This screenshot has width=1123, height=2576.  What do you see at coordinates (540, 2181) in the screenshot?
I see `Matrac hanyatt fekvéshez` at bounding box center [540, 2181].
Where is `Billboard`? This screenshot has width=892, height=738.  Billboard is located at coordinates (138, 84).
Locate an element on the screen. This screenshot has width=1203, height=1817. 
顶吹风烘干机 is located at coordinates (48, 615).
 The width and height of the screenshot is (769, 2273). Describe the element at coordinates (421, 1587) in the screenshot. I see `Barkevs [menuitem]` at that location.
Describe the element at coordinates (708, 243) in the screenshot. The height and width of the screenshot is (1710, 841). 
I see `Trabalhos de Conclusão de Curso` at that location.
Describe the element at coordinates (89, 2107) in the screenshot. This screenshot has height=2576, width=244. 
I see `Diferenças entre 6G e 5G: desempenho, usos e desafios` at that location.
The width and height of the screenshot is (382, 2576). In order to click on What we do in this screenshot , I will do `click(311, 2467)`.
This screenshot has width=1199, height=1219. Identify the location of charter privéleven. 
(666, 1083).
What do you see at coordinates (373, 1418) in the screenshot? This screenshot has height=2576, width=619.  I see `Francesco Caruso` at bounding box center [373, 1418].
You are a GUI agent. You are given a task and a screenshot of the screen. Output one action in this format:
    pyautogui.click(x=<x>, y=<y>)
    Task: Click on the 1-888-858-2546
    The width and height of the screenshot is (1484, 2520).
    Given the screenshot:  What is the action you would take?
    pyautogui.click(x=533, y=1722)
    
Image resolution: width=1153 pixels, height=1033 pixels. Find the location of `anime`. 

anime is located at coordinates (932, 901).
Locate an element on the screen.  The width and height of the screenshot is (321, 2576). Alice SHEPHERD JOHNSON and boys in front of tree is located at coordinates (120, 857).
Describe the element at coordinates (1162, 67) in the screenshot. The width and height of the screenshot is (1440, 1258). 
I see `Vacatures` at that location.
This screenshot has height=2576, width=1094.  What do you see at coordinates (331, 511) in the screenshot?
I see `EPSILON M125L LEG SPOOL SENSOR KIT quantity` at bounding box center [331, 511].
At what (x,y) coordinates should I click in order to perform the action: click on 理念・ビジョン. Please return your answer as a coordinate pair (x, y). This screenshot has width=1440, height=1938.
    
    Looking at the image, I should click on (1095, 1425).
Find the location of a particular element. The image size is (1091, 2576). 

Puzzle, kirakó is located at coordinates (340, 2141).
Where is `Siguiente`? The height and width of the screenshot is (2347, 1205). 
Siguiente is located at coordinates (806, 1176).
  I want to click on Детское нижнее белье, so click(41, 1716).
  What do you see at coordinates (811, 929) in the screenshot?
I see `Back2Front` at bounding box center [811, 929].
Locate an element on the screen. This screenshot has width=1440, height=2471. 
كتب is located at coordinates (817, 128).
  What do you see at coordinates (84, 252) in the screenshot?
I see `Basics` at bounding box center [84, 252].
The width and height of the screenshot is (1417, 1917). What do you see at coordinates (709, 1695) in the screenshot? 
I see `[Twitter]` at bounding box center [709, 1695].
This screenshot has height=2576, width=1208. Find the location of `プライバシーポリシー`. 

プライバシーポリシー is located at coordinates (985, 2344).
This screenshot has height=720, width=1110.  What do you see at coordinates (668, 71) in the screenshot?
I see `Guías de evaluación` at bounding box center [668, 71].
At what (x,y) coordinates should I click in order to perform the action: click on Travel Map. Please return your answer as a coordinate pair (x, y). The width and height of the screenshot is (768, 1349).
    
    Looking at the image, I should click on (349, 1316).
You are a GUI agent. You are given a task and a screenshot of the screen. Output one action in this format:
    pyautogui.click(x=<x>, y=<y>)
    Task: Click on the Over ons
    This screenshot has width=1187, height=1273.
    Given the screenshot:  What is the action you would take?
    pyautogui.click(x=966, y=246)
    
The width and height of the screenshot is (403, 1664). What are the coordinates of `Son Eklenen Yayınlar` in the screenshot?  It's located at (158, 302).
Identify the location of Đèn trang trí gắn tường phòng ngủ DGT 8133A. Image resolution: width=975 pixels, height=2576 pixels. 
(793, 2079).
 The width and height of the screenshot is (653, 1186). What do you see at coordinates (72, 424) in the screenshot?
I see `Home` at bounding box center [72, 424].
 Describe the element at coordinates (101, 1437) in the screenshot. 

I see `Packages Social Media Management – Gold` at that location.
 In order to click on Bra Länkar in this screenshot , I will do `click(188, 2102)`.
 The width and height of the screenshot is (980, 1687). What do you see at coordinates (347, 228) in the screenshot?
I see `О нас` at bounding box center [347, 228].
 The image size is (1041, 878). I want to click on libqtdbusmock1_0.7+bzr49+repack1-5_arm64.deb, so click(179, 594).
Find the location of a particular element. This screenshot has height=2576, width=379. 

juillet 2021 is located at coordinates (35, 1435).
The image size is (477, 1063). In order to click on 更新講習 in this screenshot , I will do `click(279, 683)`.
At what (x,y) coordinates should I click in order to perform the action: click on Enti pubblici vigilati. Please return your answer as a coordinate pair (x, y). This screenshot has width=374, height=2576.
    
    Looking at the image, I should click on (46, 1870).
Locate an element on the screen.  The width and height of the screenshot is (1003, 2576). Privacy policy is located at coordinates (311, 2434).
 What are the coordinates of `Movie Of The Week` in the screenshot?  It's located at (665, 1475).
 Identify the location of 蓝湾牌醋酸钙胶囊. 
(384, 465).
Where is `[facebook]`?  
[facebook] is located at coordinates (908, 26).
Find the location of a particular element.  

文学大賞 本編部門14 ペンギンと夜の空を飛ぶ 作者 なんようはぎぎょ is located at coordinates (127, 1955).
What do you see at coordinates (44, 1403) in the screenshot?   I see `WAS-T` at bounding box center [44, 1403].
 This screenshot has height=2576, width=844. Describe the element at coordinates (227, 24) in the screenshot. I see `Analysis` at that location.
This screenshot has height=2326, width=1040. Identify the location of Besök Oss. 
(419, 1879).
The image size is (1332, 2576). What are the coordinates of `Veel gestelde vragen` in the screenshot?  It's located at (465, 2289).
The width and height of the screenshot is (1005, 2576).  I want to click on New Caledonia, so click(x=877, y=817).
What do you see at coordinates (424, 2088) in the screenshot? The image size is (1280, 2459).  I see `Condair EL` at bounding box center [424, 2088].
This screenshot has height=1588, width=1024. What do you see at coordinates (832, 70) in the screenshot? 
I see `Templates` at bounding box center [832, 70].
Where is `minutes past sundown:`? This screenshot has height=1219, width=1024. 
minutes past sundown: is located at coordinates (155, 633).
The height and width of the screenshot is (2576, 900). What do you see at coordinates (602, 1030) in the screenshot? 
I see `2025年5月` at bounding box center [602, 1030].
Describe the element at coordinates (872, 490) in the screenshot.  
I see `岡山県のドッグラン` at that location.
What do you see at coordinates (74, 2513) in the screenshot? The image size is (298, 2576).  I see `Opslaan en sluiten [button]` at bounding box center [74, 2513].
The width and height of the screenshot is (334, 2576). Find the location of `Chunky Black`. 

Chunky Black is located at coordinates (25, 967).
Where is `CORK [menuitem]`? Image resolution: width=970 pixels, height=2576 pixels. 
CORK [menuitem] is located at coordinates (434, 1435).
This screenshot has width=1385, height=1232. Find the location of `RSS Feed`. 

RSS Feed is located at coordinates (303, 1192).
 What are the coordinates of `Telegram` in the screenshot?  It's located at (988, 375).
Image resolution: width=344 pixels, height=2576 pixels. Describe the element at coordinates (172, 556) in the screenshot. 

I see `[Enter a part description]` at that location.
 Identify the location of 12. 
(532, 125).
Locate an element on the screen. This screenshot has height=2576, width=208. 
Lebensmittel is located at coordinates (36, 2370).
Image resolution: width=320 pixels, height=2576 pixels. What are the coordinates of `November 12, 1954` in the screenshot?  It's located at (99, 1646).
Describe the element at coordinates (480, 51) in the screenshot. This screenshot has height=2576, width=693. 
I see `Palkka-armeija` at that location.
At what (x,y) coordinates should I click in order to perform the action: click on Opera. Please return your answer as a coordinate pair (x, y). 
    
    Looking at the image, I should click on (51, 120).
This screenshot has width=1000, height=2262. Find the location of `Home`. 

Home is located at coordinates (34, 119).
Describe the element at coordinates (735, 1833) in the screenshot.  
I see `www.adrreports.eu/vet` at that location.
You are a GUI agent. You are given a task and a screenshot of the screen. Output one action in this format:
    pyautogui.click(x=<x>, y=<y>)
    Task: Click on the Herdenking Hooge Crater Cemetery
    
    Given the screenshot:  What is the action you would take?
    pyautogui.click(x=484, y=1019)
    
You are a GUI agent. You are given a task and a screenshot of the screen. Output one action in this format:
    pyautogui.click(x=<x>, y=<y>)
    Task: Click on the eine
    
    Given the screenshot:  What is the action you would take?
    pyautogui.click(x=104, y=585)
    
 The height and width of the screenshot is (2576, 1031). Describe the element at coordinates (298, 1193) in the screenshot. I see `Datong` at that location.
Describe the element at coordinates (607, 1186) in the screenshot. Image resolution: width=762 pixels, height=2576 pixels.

Instructions for the task
The lines above, from the start of the records through the one containing "The width and height of the screenshot is (1484, 2520).", are to be printed exactly, and nothing else is to be included.

The completed task
This screenshot has width=1123, height=2576.  What do you see at coordinates (540, 2181) in the screenshot?
I see `Matrac hanyatt fekvéshez` at bounding box center [540, 2181].
Where is `Billboard`? This screenshot has width=892, height=738.  Billboard is located at coordinates (138, 84).
Locate an element on the screen. This screenshot has width=1203, height=1817. 
顶吹风烘干机 is located at coordinates (48, 615).
 The width and height of the screenshot is (769, 2273). Describe the element at coordinates (421, 1587) in the screenshot. I see `Barkevs [menuitem]` at that location.
Describe the element at coordinates (708, 243) in the screenshot. The height and width of the screenshot is (1710, 841). 
I see `Trabalhos de Conclusão de Curso` at that location.
Describe the element at coordinates (89, 2107) in the screenshot. This screenshot has height=2576, width=244. 
I see `Diferenças entre 6G e 5G: desempenho, usos e desafios` at that location.
The width and height of the screenshot is (382, 2576). In order to click on What we do in this screenshot , I will do `click(311, 2467)`.
This screenshot has width=1199, height=1219. Identify the location of charter privéleven. 
(666, 1083).
What do you see at coordinates (373, 1418) in the screenshot? This screenshot has height=2576, width=619.  I see `Francesco Caruso` at bounding box center [373, 1418].
You are a GUI agent. You are given a task and a screenshot of the screen. Output one action in this format:
    pyautogui.click(x=<x>, y=<y>)
    Task: Click on the 1-888-858-2546
    The width and height of the screenshot is (1484, 2520).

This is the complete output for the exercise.